Réunissant des représentants du Syndicat National des Pharmaciens d’officines, du Département de Toxicologie du Centre Hospitalo-Universitaire, du Département de Pharmacie de l’Université Badji Mokhtar, cet événement a marqué un jalon significatif dans la régulation et le développement de la pratique pharmaceutique dans le pays.
Au cœur des débats, la récente loi 05/23 relative aux substances psychoactives a suscité un vif enthousiasme parmi les pharmaciens présents. Applaudissant cette législation, le Syndicat des pharmaciens a souligné son rôle crucial dans la prévention de l’abus de drogues et de substances psychoactives, ainsi que dans la protection des professionnels de la pharmacie, en établissant un cadre légal clair pour leur exercice.

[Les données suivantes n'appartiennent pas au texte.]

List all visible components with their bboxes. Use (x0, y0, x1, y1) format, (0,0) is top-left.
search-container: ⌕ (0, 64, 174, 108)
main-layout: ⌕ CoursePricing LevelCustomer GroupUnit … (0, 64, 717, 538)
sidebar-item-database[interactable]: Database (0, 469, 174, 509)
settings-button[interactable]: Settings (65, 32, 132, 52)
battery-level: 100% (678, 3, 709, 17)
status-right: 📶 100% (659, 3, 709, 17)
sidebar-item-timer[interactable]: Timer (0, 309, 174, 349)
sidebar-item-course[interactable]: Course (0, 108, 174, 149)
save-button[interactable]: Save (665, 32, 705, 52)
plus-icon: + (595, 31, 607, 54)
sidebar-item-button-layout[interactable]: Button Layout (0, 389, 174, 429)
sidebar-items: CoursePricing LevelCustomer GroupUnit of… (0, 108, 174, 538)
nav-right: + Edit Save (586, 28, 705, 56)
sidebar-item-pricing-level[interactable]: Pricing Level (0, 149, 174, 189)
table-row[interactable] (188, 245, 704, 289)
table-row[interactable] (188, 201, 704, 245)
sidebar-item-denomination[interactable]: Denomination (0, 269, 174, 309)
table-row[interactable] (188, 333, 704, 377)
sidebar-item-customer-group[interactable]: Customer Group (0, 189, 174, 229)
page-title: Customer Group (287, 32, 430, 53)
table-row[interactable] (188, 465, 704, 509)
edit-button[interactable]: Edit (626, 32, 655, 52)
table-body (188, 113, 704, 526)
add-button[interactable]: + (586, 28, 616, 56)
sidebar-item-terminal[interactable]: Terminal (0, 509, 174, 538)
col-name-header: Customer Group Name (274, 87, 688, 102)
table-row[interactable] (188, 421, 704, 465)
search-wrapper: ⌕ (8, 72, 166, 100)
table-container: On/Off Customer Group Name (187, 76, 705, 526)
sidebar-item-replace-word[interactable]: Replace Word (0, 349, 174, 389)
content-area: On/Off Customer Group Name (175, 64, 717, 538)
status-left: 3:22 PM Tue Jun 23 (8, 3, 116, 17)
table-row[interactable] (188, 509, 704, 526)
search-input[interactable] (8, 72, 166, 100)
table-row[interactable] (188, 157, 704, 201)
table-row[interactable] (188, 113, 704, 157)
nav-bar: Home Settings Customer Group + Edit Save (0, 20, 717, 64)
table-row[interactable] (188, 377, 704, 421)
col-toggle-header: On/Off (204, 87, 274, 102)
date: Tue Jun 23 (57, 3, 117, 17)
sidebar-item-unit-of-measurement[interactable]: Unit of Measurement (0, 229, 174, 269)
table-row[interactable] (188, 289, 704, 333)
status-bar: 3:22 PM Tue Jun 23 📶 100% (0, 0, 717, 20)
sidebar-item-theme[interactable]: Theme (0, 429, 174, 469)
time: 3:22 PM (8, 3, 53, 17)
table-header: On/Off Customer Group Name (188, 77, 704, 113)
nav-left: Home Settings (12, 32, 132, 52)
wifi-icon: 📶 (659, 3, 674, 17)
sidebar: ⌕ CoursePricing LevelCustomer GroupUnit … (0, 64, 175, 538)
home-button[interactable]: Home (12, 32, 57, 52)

Le congrès a, également, été l’occasion pour le Syndicat des pharmaciens de rappeler plusieurs recommandations spécifiques formulées pour la loi, notamment la mise en place d’une classification nationale des médicaments et l’élaboration d’un index juridique numérique. Ces propositions visent à renforcer davantage le cadre réglementaire entourant la profession pharmaceutique en Algérie.
M.Messaoud Belamri, membre du Conseil National chargé de la Communication du Syndicat national des pharmaciens d’officines, a souligné que cette loi représente un nouveau départ pour la profession pharmaceutique en Algérie, offrant des perspectives positives malgré les défis rencontrés. Il a, notamment, mis en lumière l’importance de la classification locale des médicaments et les améliorations apportées au programme “Chifa2”, démontrant ainsi la volonté d’innovation et de modernisation du secteur.

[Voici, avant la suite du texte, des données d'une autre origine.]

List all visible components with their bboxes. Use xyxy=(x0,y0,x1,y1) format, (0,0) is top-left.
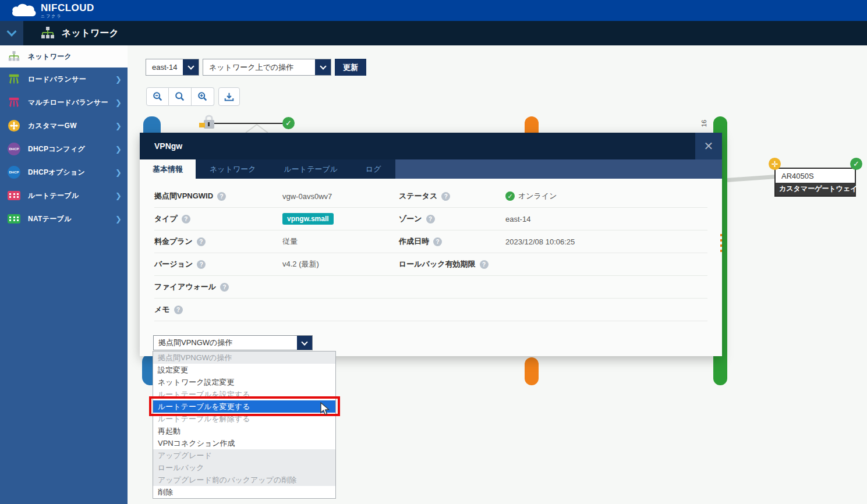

Par ailleurs, la collaboration entre les pharmaciens et la Caisse Nationale des Assurances Sociales des Travailleurs Salariés (CNAS) a été mise en avant comme un exemple de partenariat fructueux. Abdelghani Ould Ameur, directeur de l’agence CNAS à Annaba, a souligné l’engagement des pharmaciens à respecter les prescriptions médicales, garantissant ainsi la distribution efficace des médicaments aux bénéficiaires. Cette coopération témoigne de l’importance de sensibiliser tous les acteurs impliqués aux normes légales et éthiques régissant la pratique pharmaceutique.
Pour conclure, la collaboration entre les pharmaciens, les autorités sanitaires et les institutions médicales s’avère être un catalyseur essentiel pour promouvoir une pratique pharmaceutique éthique et innovante.
À mesure que le paysage de la santé évolue, cette réunion a démontré que la profession pharmaceutique en Algérie est prête à relever les défis du présent et à façonner un avenir plus sûr et plus sain pour tous.